In order to appreciate you have to recognize the other and respect what's his that he gave to you. Contentment comes of learning self-restraint, and knowing when to stop trying to sate oneself and instead to start to redeem the excess one has acquired. The transformation of material abundance into the institutional strength and the character strength that fortifies a civilization requires a bleeding through of that character strength into the appetites that drive the acquisition of material bounty. 
The simplest expression of that bleeding through is the exercise of self-restraint in the pursuit of abundance, better known as the virtue of temperance. All the virtues have the same properties of requiring a measure of self-restraint as well as of the transformation of the material into the characterological. 
Contentment is the outcome of virtue, not of satiation. Virtue is the training of one's tastes and preferences to the purposes of caring and contentment. That training begins with the recognition of abundance and the appreciation of the other's role in achieving that abundance.
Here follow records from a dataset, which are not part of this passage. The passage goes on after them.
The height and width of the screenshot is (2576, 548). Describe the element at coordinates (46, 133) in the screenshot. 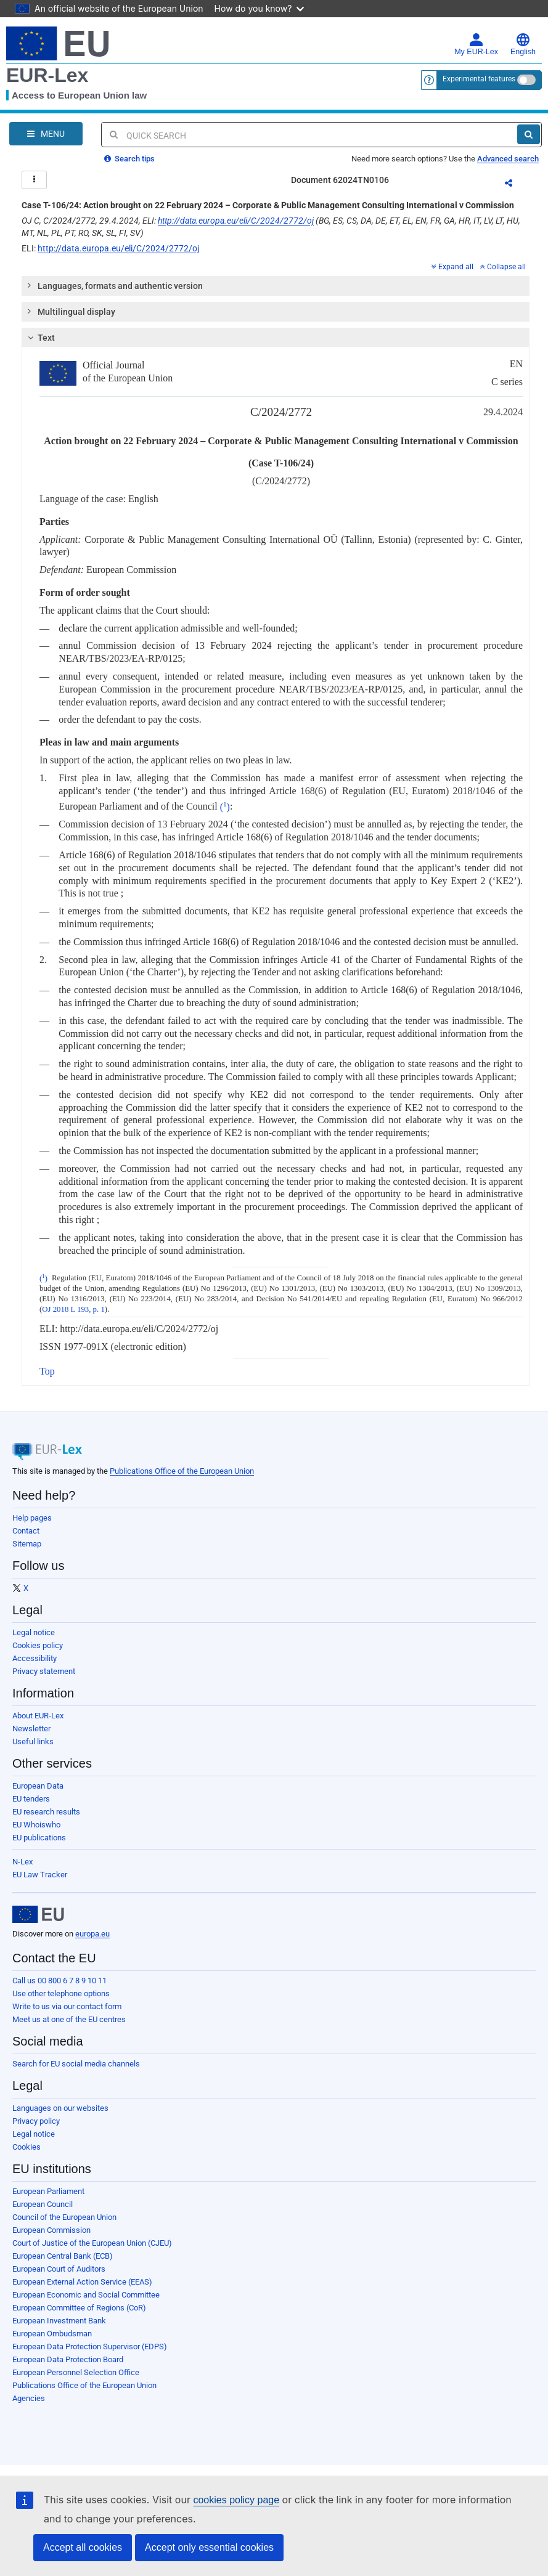

I see `[Open Navigation Menu]` at that location.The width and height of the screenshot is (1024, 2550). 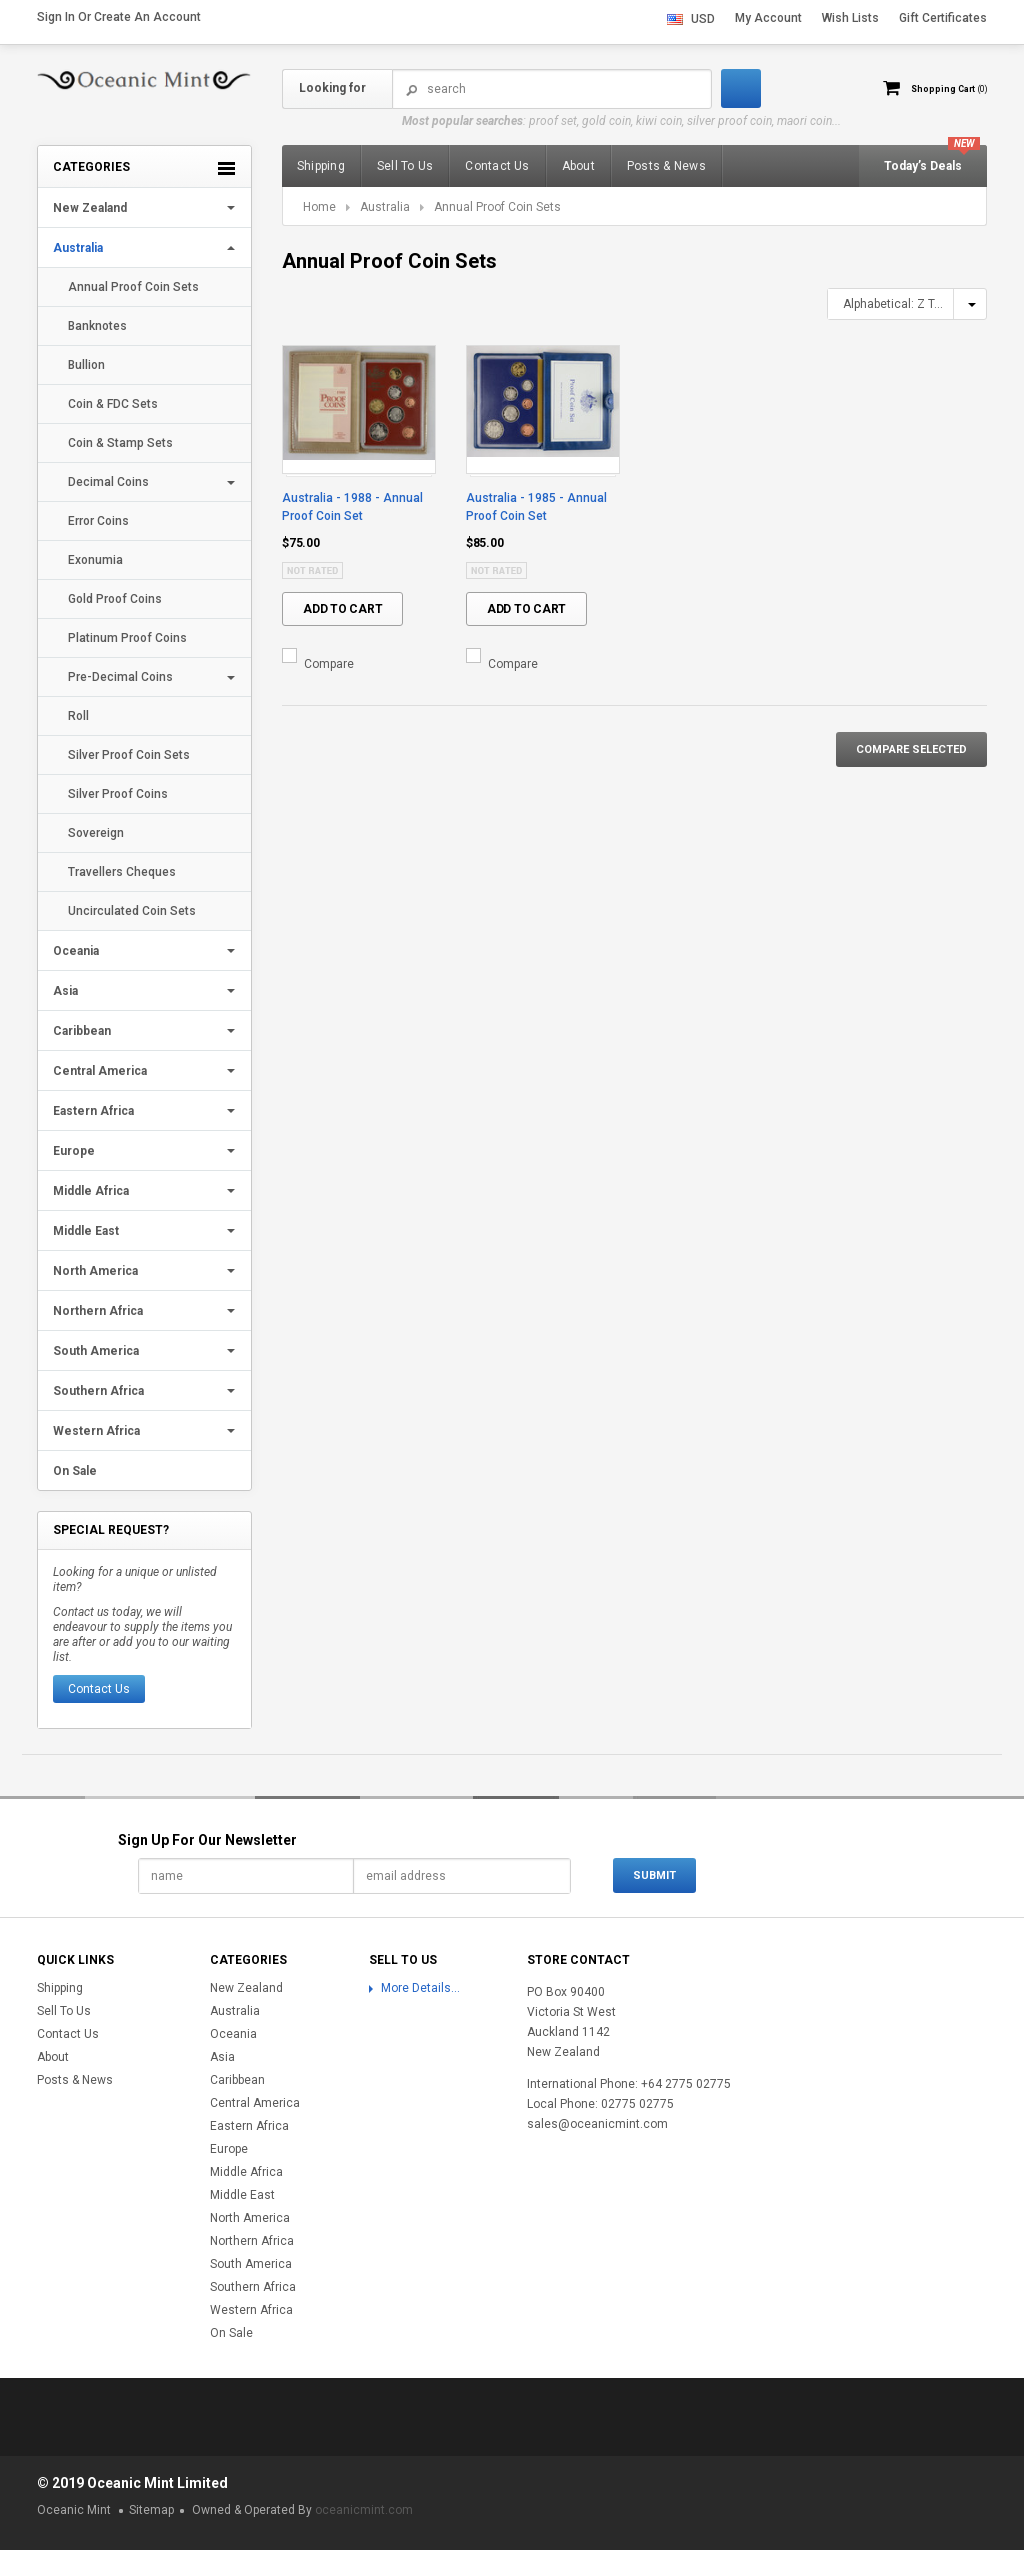 I want to click on New Zealand, so click(x=90, y=208).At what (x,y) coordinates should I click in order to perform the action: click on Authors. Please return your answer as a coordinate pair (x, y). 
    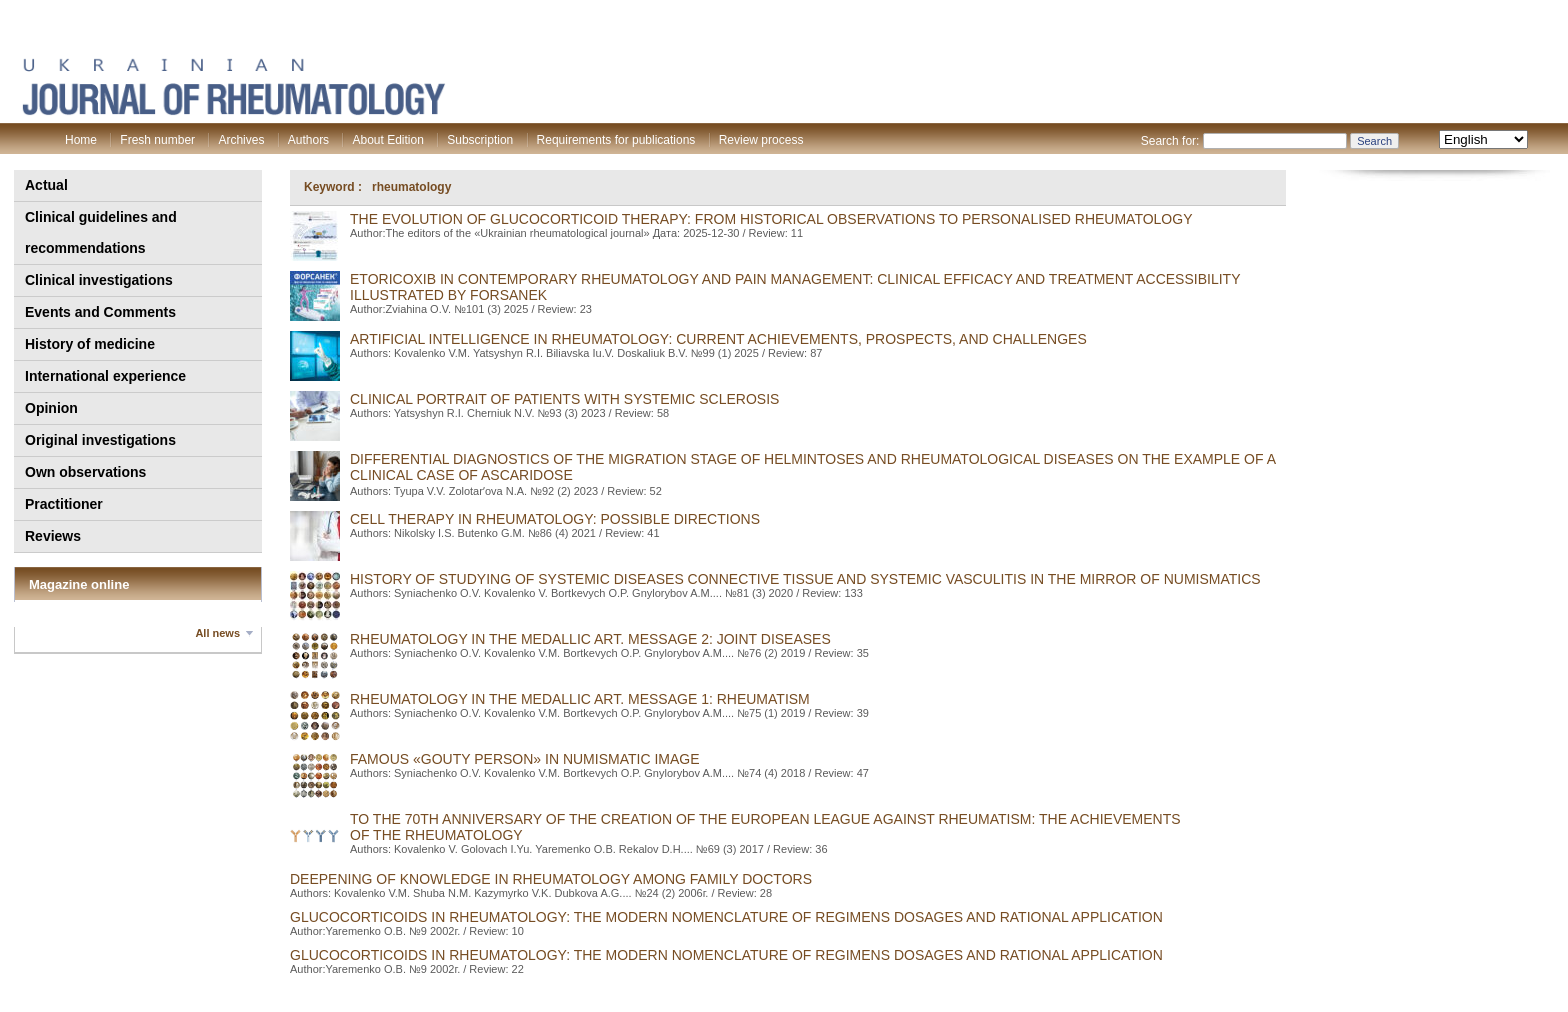
    Looking at the image, I should click on (308, 140).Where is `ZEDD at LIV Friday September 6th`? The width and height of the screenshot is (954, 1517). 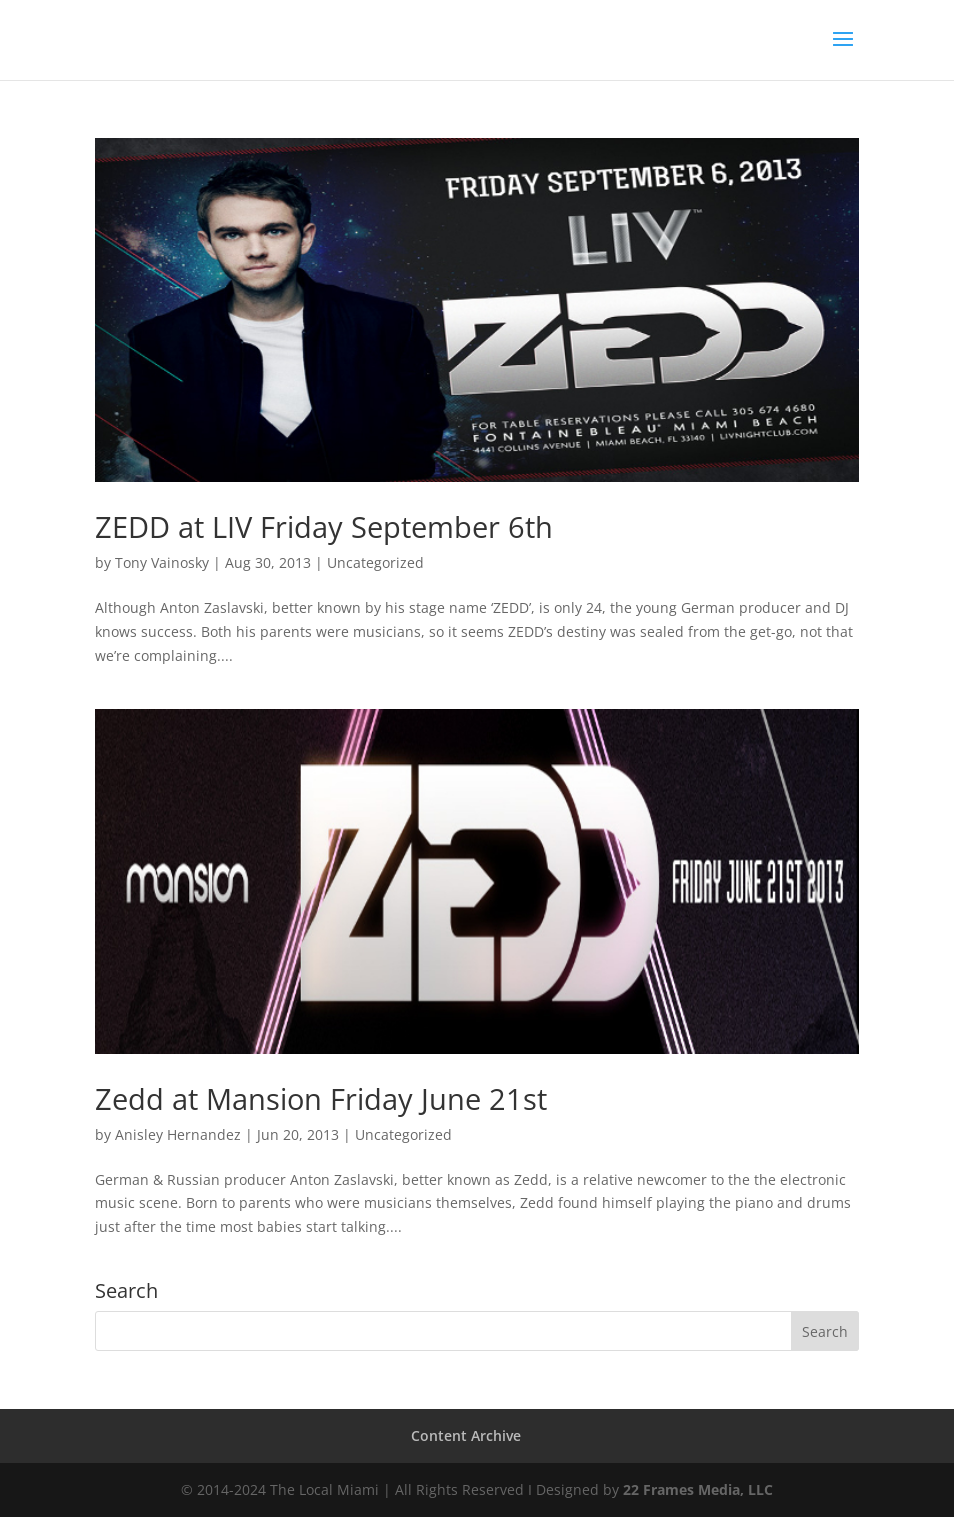 ZEDD at LIV Friday September 6th is located at coordinates (324, 526).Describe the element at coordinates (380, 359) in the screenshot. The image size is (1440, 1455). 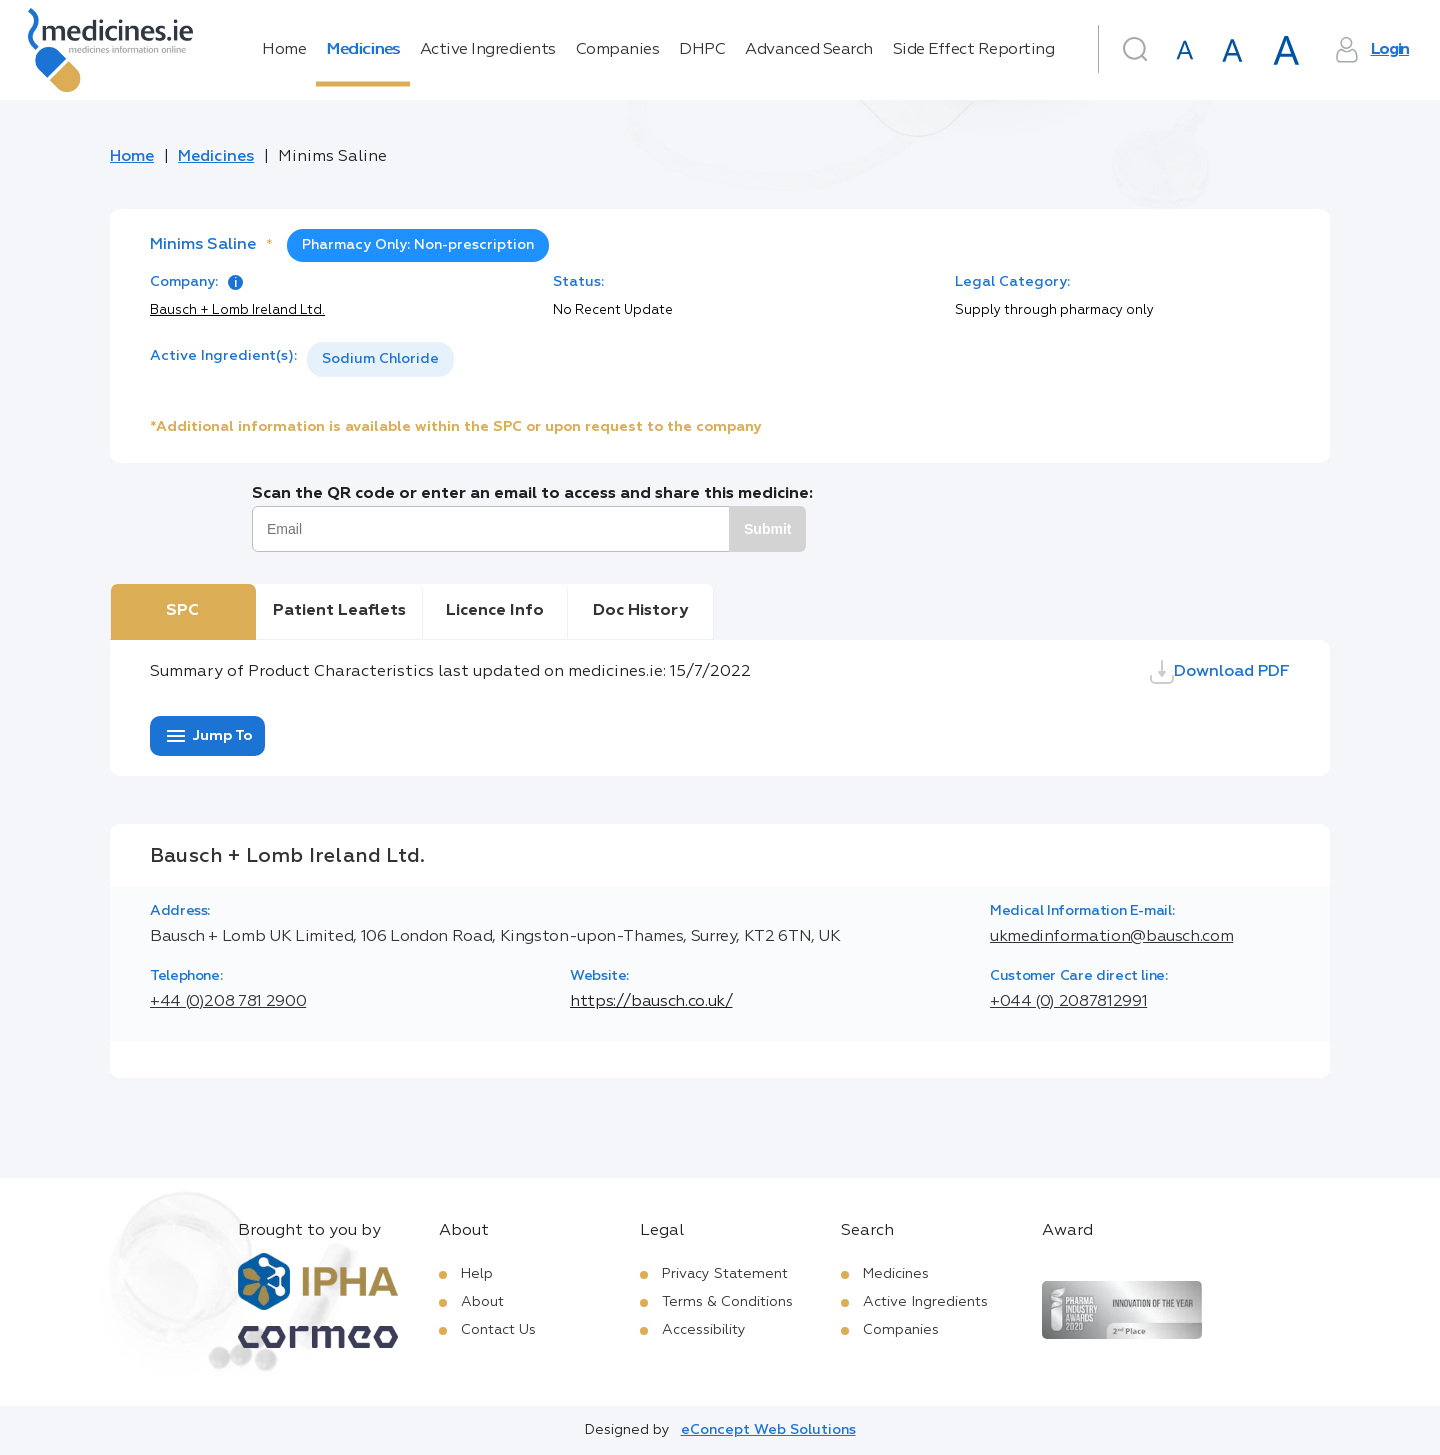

Autonomy is what comes of having enough so that you can go make something of yourself. Autonomy is the ability to achieve contentment. The duty of legitimate authority is to harness social surplus to the broadest cultivation of autonomy possible in the society. 
The proper mechanism of an economic system is to create that quantity of surplus which could underwrite the political system's creation of the most autonomy possible at any given moment in a nation's history. 
The deepening of a people's character is reflected in the heightening of their values.